In this section, we provide additional details regarding the crop irrigation problem, the collision avoidance problem, and the Blackjack experiments. Furthermore, we describe our results on an additional testing environment, Lunar Lander.

Fig. 11
figure 11

The policy we use for the blackjack game. The blue line shows the decision boundary

Fig. 12
figure 12

The skeleton of the cascading SCM for a 5-step blackjack game

All experiments were conducted on a machine with 8 NVIDIA RTX A5000 GPU, an dual AMD EPYC 7662 CPU, and 256 GB RAM.

1.1 A.1 Crop irrigation

This section contains details of the crop irrigation experiment.

System dynamics

$$\begin{aligned} \text {Precipitation}= & {} U(0,1)\\ \text {SolarRadiation}= & {} U(0,1)\\ \text {Humidity}= & {} 0.3 \cdot \text {Humidity}_\text {prev} + 0.7 \cdot \text {Precipitation}\\ \text {CropWeight}= & {} \text {CropWeight}_\text {prev} \\{} & {} + 0.07 \cdot \big (1-(0.4 \cdot \text {Humidity}\\{} & {} + 0.6 \cdot \text {Irrigation}- \text {Radiation}^2)^2\big ) \\{} & {} + 0.03 \cdot U(0,1) \end{aligned}$$

The change in CropWeight at each step is determined by humidity, irrigation and radiation, and maximum growth is achieved when \(0.4 \cdot \text {Humidity} + 0.6 \cdot \text {Irrigation} = \text {Radiation}^2\). An additional exogenous variable is also included in the change of CropWeight. This can be regarded as some unobserved confounders that affect the growth that are not included in the system dynamics, such as CO\(_2\)Concentration or the temperature.

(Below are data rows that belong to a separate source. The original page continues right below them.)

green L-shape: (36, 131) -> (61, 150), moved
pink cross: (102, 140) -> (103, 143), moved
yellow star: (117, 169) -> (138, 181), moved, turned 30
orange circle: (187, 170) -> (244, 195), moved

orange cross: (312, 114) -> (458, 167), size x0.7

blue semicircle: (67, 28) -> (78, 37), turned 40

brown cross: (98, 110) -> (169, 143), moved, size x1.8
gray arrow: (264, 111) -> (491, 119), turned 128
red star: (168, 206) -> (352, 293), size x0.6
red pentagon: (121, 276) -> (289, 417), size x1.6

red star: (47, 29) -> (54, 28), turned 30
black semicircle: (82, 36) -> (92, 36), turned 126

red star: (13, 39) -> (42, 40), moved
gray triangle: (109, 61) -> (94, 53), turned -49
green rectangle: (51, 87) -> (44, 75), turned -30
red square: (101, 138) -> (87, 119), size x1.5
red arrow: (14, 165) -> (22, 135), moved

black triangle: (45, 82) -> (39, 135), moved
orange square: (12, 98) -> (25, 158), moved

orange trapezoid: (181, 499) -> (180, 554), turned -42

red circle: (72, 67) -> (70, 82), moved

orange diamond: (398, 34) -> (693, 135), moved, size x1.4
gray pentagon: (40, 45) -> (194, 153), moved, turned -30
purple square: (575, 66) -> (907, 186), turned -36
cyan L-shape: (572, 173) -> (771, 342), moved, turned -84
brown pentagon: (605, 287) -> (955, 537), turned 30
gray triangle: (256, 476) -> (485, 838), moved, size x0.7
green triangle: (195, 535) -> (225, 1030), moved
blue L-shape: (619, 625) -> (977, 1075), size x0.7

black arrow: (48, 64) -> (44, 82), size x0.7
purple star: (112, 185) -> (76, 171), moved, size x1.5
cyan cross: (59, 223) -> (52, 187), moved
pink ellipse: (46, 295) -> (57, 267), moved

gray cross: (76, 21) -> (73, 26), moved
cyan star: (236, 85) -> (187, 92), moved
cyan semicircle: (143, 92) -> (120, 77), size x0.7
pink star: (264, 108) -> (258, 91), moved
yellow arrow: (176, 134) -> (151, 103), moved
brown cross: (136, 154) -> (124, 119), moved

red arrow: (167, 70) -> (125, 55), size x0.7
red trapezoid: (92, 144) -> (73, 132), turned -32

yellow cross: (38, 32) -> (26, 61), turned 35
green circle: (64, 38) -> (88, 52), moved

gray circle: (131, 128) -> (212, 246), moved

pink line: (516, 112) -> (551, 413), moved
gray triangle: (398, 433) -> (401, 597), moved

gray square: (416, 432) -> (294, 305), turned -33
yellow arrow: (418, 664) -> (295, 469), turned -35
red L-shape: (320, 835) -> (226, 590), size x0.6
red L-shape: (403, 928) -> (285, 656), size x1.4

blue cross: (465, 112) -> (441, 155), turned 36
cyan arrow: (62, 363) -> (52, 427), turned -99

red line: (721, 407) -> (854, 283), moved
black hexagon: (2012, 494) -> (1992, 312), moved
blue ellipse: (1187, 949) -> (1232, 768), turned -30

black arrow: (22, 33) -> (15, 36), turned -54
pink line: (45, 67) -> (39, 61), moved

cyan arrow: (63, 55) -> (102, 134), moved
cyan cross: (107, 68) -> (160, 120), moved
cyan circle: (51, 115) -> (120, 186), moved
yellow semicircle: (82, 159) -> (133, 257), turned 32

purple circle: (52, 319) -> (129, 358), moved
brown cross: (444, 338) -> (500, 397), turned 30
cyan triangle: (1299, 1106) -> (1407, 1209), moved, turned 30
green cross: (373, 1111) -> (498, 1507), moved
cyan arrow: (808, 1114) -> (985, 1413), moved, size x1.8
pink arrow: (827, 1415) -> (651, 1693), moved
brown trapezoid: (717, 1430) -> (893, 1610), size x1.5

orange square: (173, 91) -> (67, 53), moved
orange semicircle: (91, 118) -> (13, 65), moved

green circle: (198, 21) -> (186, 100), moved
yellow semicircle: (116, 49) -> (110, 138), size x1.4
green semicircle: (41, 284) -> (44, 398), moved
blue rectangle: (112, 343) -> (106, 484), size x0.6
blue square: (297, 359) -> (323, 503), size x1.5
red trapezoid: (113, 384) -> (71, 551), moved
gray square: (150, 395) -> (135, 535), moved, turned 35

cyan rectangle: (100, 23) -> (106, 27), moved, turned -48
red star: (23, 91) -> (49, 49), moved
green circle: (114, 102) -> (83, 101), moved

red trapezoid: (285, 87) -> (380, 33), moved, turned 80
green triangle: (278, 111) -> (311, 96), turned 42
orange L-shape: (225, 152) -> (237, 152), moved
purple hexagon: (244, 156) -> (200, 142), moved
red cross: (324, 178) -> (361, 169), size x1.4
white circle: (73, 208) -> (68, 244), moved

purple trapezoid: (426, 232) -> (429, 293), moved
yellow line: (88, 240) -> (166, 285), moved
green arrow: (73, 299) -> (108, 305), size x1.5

$$\begin{aligned} \text {Irrigation} = (\text {Radiation}^2 - 0.4 \cdot \text {Humidity}) \cdot (1.6 \cdot \text {CropWeight} + 0.2) / 0.6 \end{aligned}$$

The policy we used is a suboptimal policy that multiplies an additional coefficient \(1.6 \cdot \text {CropWeight} + 0.2\) on the optimal policy. This will cause the irrigation value to be less than optimal when CropWeight is less than 0.5, and more than optimal and vice versa.


We use a neural network to learn the causal functions in the SCM. The network has three fully-connected layers, each with a hidden size of four. We use Adam with a learning rate of \(3 \times 10^{-5}\) as the optimizer. The training dataset consists of 1000 trajectories (10000 samples) and the network is trained for 50 epochs.


The perturbation value \(\delta \) used in the intervention is 0.1 w.r.t. the range of each value.

1.2 A.2 Blackjack

This section contains details and additional figures for the blackjack simulation.

System dynamics

This simulation is done in the blackjack environment in OpenAI Gym [1]. The goal is to draw cards such that the sum is close to 21 but never exceeds it. Jack, queen and king have a value of 10, and an ace can be either a 1 or an 11, and an ace is called “usable” when it can be used at an 11 without exceeding 21. We assume the deck is infinite, or equivalently each card is drawn with replacement.

In each game, the dealer starts with a shown card and a face-down card, while the player starts with two shown cards. The game ends if the player’s hand exceeds 21, at which the player loses, or if the player chooses to stick, the dealer will reveal the face-down card and draw cards until his sum is 17 or higher. The player wins if the player’s sum is closer to 21 or the dealer goes bust.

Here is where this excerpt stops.